Vor acht Jahren gelang John Degenkolb als erst zweitem Deutschen nach Josef Fischer bei der Premiere im Jahr 1986 der Sieg bei Paris-Roubaix. Kaum jemand dürfte damit gerechnet haben, dass der mittlerweile 34-jährige Oberurseler bei der 120. Ausgabe um den Sieg fahren würde. Doch Degenkolb zeigte eine herausragende Vorstellung, war stets hellwach und positionierte sich an den wichtigen Stellen immer wieder clever an den vorderen Positionen. Der DSM-Kapitän konnte allen Attacken van Aerts und van der Poels problemlos folgen, ehe er dann 18 Kilometer vor dem Ziel in Folge einer ziemlich ungestümen Aktion des Niederländers auf dem Boden landete uns so aus allen Träumen gerissen wurde.
Kurz darauf attackierten van Aert und van der Poel – und es wäre interessant gewesen zu beobachten, ob Degenkolb auch diesen Angriff hätte parieren können. So aber blieb ihm nur der siebte Platz. Angesichts der Umstände durfte sich Degenkolb aber wie ein Sieger fühlen und wurde auch so – mit Standings Ovations – von den Zuschauern im Velodrom empfangen.
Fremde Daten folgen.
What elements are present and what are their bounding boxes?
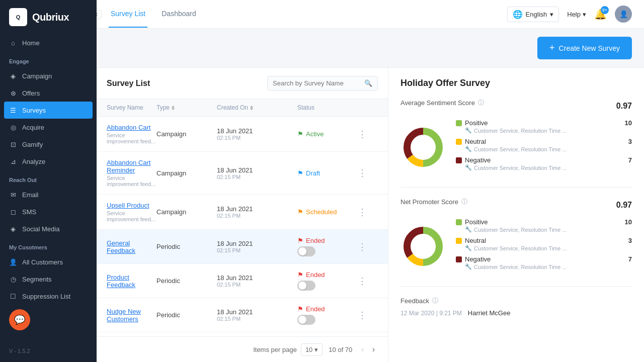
survey-desc: Service improvement feed... xyxy=(107,175,156,187)
wrench-icon: 🔧 xyxy=(465,226,472,233)
sentiment-legend: Positive 10 🔧 Customer Service, Resoluti… xyxy=(456,119,632,175)
sidebar-item-offers[interactable]: ⊛ Offers xyxy=(0,84,97,102)
sidebar-item-gamify[interactable]: ⊡ Gamify xyxy=(0,136,97,153)
survey-name-link[interactable]: Abbandon Cart Reminder xyxy=(107,159,156,174)
tab-survey-list[interactable]: Survey List xyxy=(109,1,147,28)
tab-dashboard[interactable]: Dashboard xyxy=(159,1,198,28)
status-cell: ⚑ Ended xyxy=(297,237,358,256)
prev-page-button[interactable]: ‹ xyxy=(358,343,367,356)
legend-item-negative: Negative 7 🔧 Customer Service, Resolutio… xyxy=(456,156,632,171)
flag-icon: ⚑ xyxy=(297,271,303,279)
suppression-icon: ☐ xyxy=(9,292,17,300)
my-customers-section-label: My Cusotmers xyxy=(0,237,97,253)
divider xyxy=(400,187,632,188)
wrench-icon: 🔧 xyxy=(465,245,472,251)
positive-dot xyxy=(456,219,462,225)
col-header-name: Survey Name xyxy=(107,104,156,111)
help-chevron-icon: ▾ xyxy=(583,11,586,18)
survey-list-title: Survey List xyxy=(107,79,150,88)
globe-icon: 🌐 xyxy=(513,10,523,19)
sort-type-icon xyxy=(172,106,175,110)
status-cell: ⚑ Active xyxy=(297,130,358,138)
survey-time: 02:15 PM xyxy=(217,247,297,253)
more-options-button[interactable]: ⋮ xyxy=(358,130,378,139)
notification-badge: 9+ xyxy=(601,6,609,14)
neutral-dot xyxy=(456,238,462,244)
feedback-label: Feedback ⓘ xyxy=(400,297,632,305)
sidebar-item-home[interactable]: ⌂ Home xyxy=(0,34,97,51)
flag-icon: ⚑ xyxy=(297,208,303,216)
language-selector[interactable]: 🌐 English ▾ xyxy=(507,7,559,22)
sort-created-icon xyxy=(250,106,253,110)
sidebar-item-all-customers[interactable]: 👤 All Customers xyxy=(0,253,97,270)
search-input[interactable] xyxy=(273,79,361,87)
feedback-meta-row: 12 Mar 2020 | 9:21 PM Harriet McGee xyxy=(400,309,632,317)
logo-text: Qubriux xyxy=(32,12,69,23)
sidebar-item-suppression-list[interactable]: ☐ Suppression List xyxy=(0,288,97,305)
more-options-button[interactable]: ⋮ xyxy=(358,311,378,320)
sidebar-item-sms[interactable]: ◻ SMS xyxy=(0,203,97,220)
survey-date: 18 Jun 2021 xyxy=(217,240,297,247)
feedback-date: 12 Mar 2020 | 9:21 PM xyxy=(400,310,462,317)
net-promoter-label: Net Promoter Score ⓘ xyxy=(400,198,467,206)
positive-dot xyxy=(456,120,462,126)
survey-date: 18 Jun 2021 xyxy=(217,166,297,174)
create-new-survey-button[interactable]: + Create New Survey xyxy=(537,37,632,59)
net-promoter-section: Net Promoter Score ⓘ 0.97 xyxy=(400,198,632,274)
table-row: Abbandon Cart Service improvement feed..… xyxy=(97,117,388,152)
survey-time: 02:15 PM xyxy=(217,213,297,219)
notification-button[interactable]: 🔔 9+ xyxy=(594,8,607,20)
collapse-sidebar-button[interactable]: ‹ xyxy=(97,9,102,20)
sentiment-donut-area: Positive 10 🔧 Customer Service, Resoluti… xyxy=(400,119,632,175)
action-bar: + Create New Survey xyxy=(97,29,644,68)
help-button[interactable]: Help ▾ xyxy=(567,11,586,18)
status-cell: ⚑ Ended xyxy=(297,271,358,291)
content-area: Survey List 🔍 Survey Name Type Created O… xyxy=(97,68,644,362)
wrench-icon: 🔧 xyxy=(465,127,472,134)
survey-name-link[interactable]: Upsell Product xyxy=(107,202,156,209)
status-toggle[interactable] xyxy=(297,315,315,325)
main-area: ‹ Survey List Dashboard 🌐 English ▾ Help… xyxy=(97,0,644,362)
per-page-chevron-icon: ▾ xyxy=(314,346,318,353)
survey-name-link[interactable]: Abbandon Cart xyxy=(107,124,156,131)
sidebar-item-analyze[interactable]: ⊿ Analyze xyxy=(0,153,97,170)
version-label: V - 1.5.2 xyxy=(0,340,97,362)
chat-bubble[interactable]: 💬 xyxy=(9,309,30,330)
wrench-icon: 🔧 xyxy=(465,164,472,171)
next-page-button[interactable]: › xyxy=(369,343,378,356)
search-box[interactable]: 🔍 xyxy=(267,76,378,90)
more-options-button[interactable]: ⋮ xyxy=(358,242,378,251)
more-options-button[interactable]: ⋮ xyxy=(358,168,378,177)
col-header-actions xyxy=(358,104,378,111)
sidebar-item-surveys[interactable]: ☰ Surveys xyxy=(4,102,93,119)
user-avatar[interactable]: 👤 xyxy=(615,6,632,23)
divider-2 xyxy=(400,286,632,287)
row-name-cell: Abbandon Cart Reminder Service improveme… xyxy=(107,159,156,187)
page-navigation: ‹ › xyxy=(358,343,378,356)
sidebar-item-campaign[interactable]: ◈ Campaign xyxy=(0,67,97,84)
survey-date: 18 Jun 2021 xyxy=(217,205,297,213)
more-options-button[interactable]: ⋮ xyxy=(358,208,378,217)
segments-icon: ◷ xyxy=(9,275,17,283)
per-page-select[interactable]: 10 ▾ xyxy=(301,343,323,356)
more-options-button[interactable]: ⋮ xyxy=(358,277,378,286)
col-header-created[interactable]: Created On xyxy=(217,104,297,111)
survey-name-link[interactable]: General Feedback xyxy=(107,239,156,254)
survey-name-link[interactable]: Product Feedback xyxy=(107,274,156,289)
survey-name-link[interactable]: Nudge New Customers xyxy=(107,308,156,323)
sidebar-item-social-media[interactable]: ◈ Social Media xyxy=(0,220,97,237)
status-badge: ⚑ Draft xyxy=(297,169,358,177)
survey-type: Campaign xyxy=(156,208,217,216)
acquire-icon: ◎ xyxy=(9,123,17,131)
status-toggle[interactable] xyxy=(297,246,315,256)
negative-dot xyxy=(456,256,462,262)
wrench-icon: 🔧 xyxy=(465,146,472,152)
sidebar-item-segments[interactable]: ◷ Segments xyxy=(0,270,97,288)
col-header-type[interactable]: Type xyxy=(156,104,217,111)
status-toggle[interactable] xyxy=(297,281,315,291)
plus-icon: + xyxy=(549,43,555,53)
survey-time: 02:15 PM xyxy=(217,282,297,288)
chat-icon: 💬 xyxy=(14,314,25,325)
sidebar-item-acquire[interactable]: ◎ Acquire xyxy=(0,119,97,136)
sidebar-item-email[interactable]: ✉ Email xyxy=(0,186,97,203)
Kaum überraschend war dagegen, Stefan Küng (Groupama – FDJ) in der siebenköpfigen Favoritengruppe zu sehen, die um den Sieg kämpfte. Der Schweizer hatte allerdings einige Male sichtlich Mühe, Lücken zu schließen und konnte keine eigenen Akzente setzen. Dabei hätte es der Zeitfahrspezialist wie auch Ganna gegen die sprintstärkeren van der Poel, van Aert, Degenkolb, Philipsen und Mads Pedersen (Trek – Segafredo) mit einer vorzeitigen Attacke versuchen müssen. So stand nach Rang drei 2022 diesmal am Ende ein guter fünfter Platz.
Stefan Küng konnte seine eigenen Hoffnungen nicht ganz erfüllen. | Foto: Cor Vos
Küng wird also weiter auf seinen großen Tag warten müssen und die Schweizer Fans auf den fünften Roubaix-Sieg eines Eidgenossen nach Heiri Suter (1923) und Fabian Cancellara (2006, 2010, 2013).